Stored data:
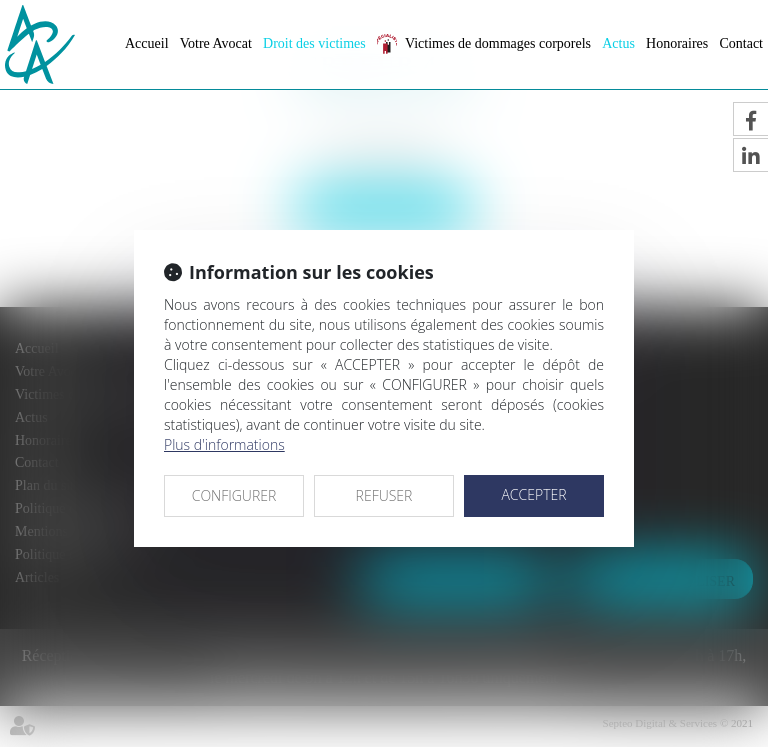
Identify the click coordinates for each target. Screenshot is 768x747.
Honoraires (677, 43)
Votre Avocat (216, 43)
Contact (741, 43)
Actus (618, 43)
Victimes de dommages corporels (498, 43)
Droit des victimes (314, 43)
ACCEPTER (533, 494)
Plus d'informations (224, 444)
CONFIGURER (234, 495)
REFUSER (384, 495)
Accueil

> [What you are asked to do] Could you output every entry exactly as written, skipping the pictures?

> [Result for this task]
Identify the click coordinates for each target. Screenshot is 768x747.
Honoraires (677, 43)
Votre Avocat (216, 43)
Contact (741, 43)
Actus (618, 43)
Victimes de dommages corporels (498, 43)
Droit des victimes (314, 43)
ACCEPTER (533, 494)
Plus d'informations (224, 444)
CONFIGURER (234, 495)
REFUSER (384, 495)
Accueil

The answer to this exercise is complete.